The care provided by the pharmacy team is also extended to other family members.
‘When Danny’s sister came up from Melbourne, her husband left his medicine [at home]. Cathy found his doctor, got the script in and redid it all up here for him,’ Ms Burton said.
‘Thank you Cathy for the personal touch.’
Fair remuneration for pharmacists
Pharmacists have gone to great lengths for their patients over the past 2 years, while subjected to incredibly challenging conditions.
‘Time and time again throughout the pandemic, our politicians have lauded the impact of Australia’s pharmacists, but this Thursday, we’re calling on them to take the next step by showing their thanks,’ PSA National President Associate Professor Chris Freeman said.

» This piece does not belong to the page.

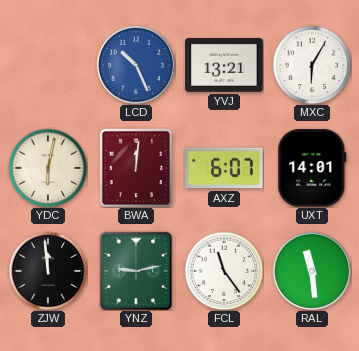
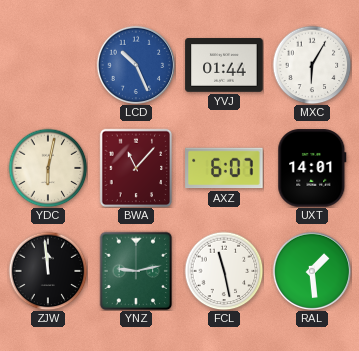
YVJ: 13:21 -> 01:44
BWA: 12:01 -> 11:07
FCL: 11:24 -> 11:28
RAL: 11:29 -> 1:29
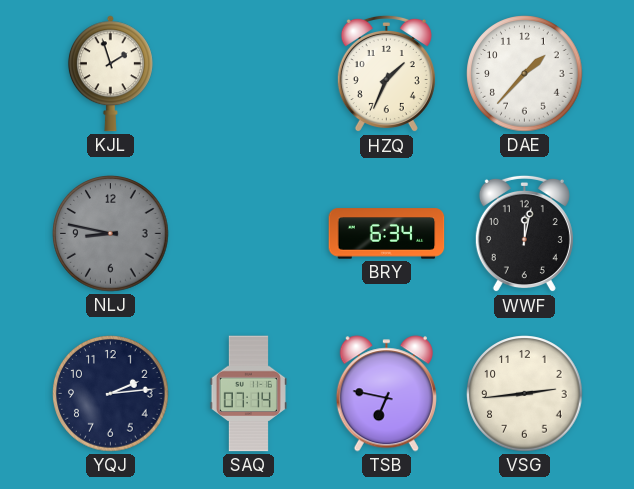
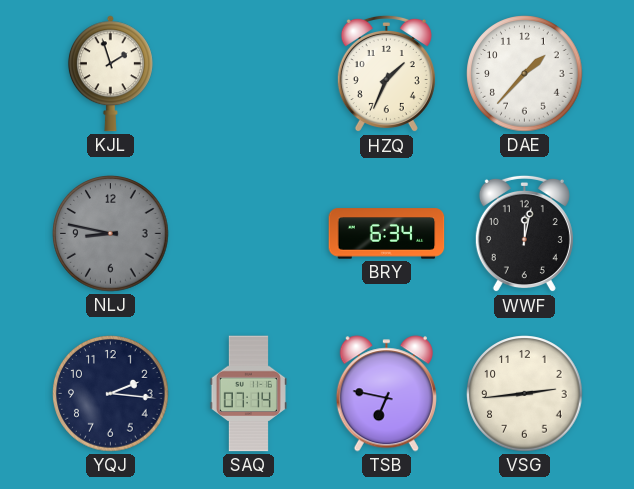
YQJ: 2:14 -> 2:16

‘We would like to see politicians visit their local pharmacists to thank them for their efforts.’
A/Prof Freeman also encouraged members of the public to take part. Children can also get involved by completing a specially designed colouring-in page and giving it to their local pharmacist.
‘While you’re at the pharmacy, get to know your pharmacists,’ A/Prof Freeman said. ’You trust them with your medicines and your lives, so take some time out of your day to thank them for all their hard work and dedication.’
Thank Your Pharmacist Day is also a chance to advocate for fair remuneration for pharmacists, who are subjected to inequitable pay discrepancies despite remaining open when many primary healthcare providers closed their doors, A/Prof Freeman said.
‘As it stands, pharmacists are receiving substantially less than other immunisers for administering the same COVID-19 vaccine, an unfair pay disparity for providing exactly the same service,’ he said.
‘Our pharmacists have worked too hard, at great personal expense, for these inequities in recognition and remuneration to go unaddressed by all governments, and through this occasion, we hope to give pharmacists the attention and recognition they deserve.’